OPTICS 1 Inc.’s Clip On Thermal Imager (COTI)

The UGCS 400 and the UGCS 100 are UAV backpackable controllers, said Tom Rychener, Kutta’s business manager for ground control station products. The UGCS allows the user to control a UAV, while the UGCS 100 allows the user to view the video coming down from the vehicle. “It allows the user to see what the actual controller of the airplane is doing as well,” he said. The UGCS was designed for the infantry soldier in the field who can control the UAV. It takes some flight and human factor training, but only takes about 30 minutes to learn to fly the vehicle, and about two hours to become proficient in its operation, according to Rychener.
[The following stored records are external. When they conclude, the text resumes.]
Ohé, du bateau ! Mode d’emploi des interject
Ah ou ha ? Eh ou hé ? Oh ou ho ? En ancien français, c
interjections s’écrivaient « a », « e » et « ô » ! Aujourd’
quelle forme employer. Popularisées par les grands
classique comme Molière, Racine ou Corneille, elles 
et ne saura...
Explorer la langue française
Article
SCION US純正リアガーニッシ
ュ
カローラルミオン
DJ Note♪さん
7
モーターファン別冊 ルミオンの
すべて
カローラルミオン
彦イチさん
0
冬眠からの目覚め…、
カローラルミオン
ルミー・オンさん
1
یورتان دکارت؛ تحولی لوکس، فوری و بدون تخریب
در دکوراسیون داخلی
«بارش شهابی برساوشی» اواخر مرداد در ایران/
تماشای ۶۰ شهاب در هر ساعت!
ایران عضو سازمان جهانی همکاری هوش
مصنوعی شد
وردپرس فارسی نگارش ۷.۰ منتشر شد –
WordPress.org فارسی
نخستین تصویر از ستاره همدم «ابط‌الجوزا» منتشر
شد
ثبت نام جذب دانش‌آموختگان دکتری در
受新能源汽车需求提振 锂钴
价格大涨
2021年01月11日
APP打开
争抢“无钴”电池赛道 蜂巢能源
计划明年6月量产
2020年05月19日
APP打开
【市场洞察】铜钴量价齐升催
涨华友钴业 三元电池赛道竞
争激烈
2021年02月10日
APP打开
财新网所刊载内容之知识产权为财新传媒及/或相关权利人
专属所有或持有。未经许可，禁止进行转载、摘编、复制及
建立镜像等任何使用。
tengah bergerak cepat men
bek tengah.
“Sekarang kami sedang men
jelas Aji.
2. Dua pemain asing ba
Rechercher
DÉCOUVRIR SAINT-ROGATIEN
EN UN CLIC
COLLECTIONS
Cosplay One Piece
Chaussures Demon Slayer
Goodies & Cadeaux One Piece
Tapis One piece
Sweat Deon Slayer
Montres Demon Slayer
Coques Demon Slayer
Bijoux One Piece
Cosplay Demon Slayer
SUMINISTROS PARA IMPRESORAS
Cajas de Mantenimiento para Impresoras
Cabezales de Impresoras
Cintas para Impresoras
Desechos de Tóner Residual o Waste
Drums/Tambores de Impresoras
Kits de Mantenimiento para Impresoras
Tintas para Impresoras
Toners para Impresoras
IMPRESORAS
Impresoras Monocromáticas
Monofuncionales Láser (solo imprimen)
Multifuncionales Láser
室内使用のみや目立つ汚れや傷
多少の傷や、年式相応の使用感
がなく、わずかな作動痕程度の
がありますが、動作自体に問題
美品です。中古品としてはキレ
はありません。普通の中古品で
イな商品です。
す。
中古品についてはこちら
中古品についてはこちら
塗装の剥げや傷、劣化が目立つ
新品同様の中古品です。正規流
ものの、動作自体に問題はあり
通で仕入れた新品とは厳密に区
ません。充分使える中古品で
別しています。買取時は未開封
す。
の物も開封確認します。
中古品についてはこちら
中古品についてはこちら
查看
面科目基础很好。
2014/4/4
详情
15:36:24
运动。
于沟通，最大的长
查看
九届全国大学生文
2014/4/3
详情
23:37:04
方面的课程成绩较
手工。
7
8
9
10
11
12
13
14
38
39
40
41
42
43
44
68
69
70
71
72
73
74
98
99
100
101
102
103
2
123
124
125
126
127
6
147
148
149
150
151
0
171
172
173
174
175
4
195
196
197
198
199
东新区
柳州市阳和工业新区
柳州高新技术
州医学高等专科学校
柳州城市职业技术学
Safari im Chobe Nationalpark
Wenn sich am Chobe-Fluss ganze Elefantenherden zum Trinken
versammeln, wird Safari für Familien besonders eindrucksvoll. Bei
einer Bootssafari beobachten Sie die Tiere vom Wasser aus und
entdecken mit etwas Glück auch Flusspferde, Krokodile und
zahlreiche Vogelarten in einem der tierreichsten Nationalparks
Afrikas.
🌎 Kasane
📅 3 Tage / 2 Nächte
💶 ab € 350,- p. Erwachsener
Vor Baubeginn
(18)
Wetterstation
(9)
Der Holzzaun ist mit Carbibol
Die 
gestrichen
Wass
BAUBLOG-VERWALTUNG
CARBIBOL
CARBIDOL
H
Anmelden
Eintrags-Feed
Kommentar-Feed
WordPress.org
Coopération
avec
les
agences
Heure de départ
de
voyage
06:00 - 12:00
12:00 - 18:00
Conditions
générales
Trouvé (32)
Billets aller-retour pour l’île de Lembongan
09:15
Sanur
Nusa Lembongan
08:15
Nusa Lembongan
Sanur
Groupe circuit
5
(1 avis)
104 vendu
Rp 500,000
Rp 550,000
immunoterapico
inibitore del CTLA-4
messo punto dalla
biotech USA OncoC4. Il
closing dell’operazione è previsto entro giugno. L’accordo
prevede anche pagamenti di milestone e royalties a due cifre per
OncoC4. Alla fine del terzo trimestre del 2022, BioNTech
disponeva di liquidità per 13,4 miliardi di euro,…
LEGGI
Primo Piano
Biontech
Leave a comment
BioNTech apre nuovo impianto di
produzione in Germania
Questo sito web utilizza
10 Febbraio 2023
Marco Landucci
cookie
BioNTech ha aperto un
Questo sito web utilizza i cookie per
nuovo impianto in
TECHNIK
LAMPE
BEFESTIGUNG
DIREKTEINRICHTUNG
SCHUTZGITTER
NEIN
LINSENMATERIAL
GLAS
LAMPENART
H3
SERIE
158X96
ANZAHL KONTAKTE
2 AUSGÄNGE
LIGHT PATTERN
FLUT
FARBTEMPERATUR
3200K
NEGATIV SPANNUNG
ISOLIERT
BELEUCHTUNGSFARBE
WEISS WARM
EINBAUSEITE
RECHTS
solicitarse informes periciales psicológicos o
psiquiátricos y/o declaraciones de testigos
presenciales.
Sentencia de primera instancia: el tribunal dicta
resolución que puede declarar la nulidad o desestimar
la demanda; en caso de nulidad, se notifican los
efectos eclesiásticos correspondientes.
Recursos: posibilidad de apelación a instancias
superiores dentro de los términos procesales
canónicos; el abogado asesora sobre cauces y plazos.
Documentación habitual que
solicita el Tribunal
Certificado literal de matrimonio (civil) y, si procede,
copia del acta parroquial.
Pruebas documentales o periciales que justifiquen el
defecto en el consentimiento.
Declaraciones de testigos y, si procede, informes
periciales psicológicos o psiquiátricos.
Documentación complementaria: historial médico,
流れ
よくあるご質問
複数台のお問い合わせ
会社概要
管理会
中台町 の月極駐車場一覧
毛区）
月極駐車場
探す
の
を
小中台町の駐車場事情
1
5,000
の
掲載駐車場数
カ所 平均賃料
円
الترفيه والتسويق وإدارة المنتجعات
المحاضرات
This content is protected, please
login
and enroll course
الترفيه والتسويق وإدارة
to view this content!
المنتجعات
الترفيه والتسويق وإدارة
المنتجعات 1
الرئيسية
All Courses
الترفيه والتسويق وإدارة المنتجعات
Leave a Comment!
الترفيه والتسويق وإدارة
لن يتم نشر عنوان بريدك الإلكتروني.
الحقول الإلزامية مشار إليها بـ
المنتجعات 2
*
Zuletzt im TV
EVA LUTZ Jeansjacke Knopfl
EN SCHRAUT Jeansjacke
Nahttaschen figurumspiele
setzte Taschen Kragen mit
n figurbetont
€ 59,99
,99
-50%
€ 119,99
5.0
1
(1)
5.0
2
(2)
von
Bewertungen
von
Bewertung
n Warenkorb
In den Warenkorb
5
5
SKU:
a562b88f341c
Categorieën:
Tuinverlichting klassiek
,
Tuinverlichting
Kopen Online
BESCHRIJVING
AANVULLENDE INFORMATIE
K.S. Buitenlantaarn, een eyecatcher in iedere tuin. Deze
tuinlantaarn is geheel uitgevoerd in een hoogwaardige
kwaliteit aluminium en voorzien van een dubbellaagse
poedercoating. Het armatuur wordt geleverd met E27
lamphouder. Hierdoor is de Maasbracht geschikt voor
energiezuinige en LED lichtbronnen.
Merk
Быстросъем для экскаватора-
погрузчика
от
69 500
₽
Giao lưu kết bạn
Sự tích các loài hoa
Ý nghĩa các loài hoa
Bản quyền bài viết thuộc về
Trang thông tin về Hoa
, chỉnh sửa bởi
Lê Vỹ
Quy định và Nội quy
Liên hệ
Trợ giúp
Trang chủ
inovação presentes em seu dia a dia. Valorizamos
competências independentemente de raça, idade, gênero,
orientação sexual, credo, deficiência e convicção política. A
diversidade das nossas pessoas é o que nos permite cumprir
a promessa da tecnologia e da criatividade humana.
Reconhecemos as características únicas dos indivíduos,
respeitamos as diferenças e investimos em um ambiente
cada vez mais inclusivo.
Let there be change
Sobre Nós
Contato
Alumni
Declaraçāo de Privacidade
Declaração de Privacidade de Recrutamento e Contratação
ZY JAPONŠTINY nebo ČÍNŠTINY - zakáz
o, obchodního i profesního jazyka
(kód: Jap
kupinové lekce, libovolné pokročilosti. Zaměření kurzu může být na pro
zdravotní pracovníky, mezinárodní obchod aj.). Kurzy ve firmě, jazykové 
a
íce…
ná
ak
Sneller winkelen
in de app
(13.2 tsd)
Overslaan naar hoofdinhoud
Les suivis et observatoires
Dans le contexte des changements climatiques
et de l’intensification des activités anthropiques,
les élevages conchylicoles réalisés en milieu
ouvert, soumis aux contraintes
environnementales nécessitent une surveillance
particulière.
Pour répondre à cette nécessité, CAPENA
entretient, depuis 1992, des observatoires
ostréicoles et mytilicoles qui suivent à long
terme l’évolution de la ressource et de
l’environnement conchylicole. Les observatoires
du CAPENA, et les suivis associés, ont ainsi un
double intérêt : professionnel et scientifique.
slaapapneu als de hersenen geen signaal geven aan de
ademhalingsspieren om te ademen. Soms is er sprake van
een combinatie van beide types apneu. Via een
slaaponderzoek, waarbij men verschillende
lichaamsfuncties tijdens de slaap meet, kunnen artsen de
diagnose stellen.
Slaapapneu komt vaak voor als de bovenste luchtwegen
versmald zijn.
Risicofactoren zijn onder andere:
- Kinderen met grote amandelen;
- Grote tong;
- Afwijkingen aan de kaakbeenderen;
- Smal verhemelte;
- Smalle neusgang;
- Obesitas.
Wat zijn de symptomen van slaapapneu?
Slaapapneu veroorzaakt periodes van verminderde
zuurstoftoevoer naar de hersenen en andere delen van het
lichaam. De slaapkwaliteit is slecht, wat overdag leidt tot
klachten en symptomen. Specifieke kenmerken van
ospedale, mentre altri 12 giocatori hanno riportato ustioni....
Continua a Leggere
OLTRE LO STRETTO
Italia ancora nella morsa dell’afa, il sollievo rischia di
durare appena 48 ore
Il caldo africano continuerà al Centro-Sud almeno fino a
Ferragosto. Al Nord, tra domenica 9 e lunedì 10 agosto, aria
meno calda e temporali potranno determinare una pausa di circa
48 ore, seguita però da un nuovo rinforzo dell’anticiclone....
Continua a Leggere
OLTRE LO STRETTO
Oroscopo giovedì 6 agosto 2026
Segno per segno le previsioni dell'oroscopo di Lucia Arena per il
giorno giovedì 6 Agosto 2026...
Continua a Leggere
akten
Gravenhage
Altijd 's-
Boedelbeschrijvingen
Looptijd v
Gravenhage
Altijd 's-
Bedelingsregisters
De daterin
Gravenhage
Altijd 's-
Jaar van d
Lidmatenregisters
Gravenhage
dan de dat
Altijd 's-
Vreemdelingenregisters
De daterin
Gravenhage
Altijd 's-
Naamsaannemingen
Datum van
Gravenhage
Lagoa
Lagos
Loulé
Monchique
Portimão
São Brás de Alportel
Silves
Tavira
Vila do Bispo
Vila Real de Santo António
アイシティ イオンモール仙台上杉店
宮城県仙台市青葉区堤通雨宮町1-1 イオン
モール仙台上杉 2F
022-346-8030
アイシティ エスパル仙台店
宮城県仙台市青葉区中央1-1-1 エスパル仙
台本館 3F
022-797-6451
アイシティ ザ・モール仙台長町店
While the UGCS is at home in a backpack, Chassis Plans is producing integrated transit case systems that are being used by the Air Force, Army and Marines in Afghanistan and Iraq, said John De Leo, the company’s director of business development. The transit case systems contain display systems that are 17-, 19- and 20.1-inches, and contain 1U, 2U and 4U servers, he said. The systems are being used in those theaters for everything from analyzing video to tracking troops in the field to communications, he said. The servers contain Tesla cards, which are designed for high performance computing and provide “massive computing” in rugged servers, he said. The battlefield in the War on Terror is vast, and video with a “persistent stare” on locations is being transmitted to command and control facilities hundreds of miles from a conflict location. Such a command facility is the Command Display System (CDS) for U.S. naval vessels produced by General Dynamics (GD).

The CDS is built to the Navy’s specifications for its latest class of cruisers and destroyers, said Roger Camp, a GD official overseeing the display system. The CDS has full-color video, touchscreens, and video screen features that young men and woman are familiar with. An understanding that today’s young people are computer savvy influenced the design, Camp said. In addition, the “common” in the CDS is the same design is to be deployed “from ship to ship,” so sailors will not have to be retrained when they are reassigned from one ship to another, he said.

There is so much flexibility with the CDS’ design that it is going to be integrated first in the Nimitz-class aircraft carrier the USS Harry S. Truman, Camp said. There are also plans to deploy the CDS in submarines and in aviation platforms, he added.